» Exercise aim
Your answer must be an exact copy of the entries below, with every picture removed.
§
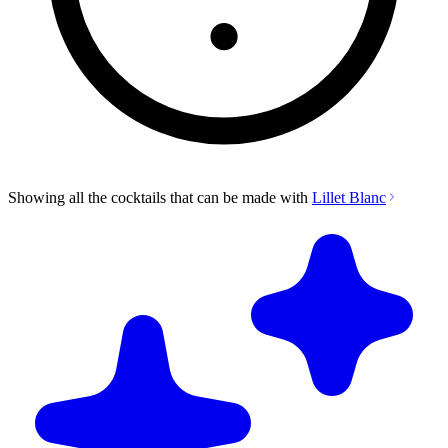
Showing all the cocktails that can be made with
Lillet Blanc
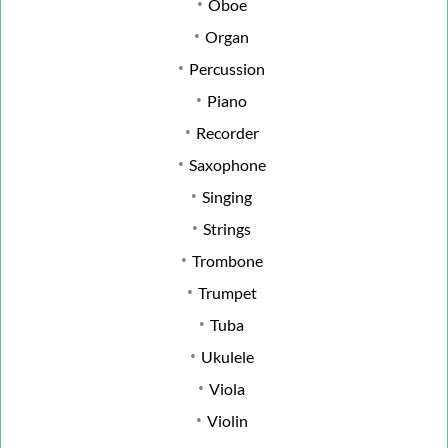
Oboe
Organ
Percussion
Piano
Recorder
Saxophone
Singing
Strings
Trombone
Trumpet
Tuba
Ukulele
Viola
Violin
§
» Task output
Showing all the cocktails that can be made with
Lillet Blanc
Oboe
Organ
Percussion
Piano
Recorder
Saxophone
Singing
Strings
Trombone
Trumpet
Tuba
Ukulele
Viola
Violin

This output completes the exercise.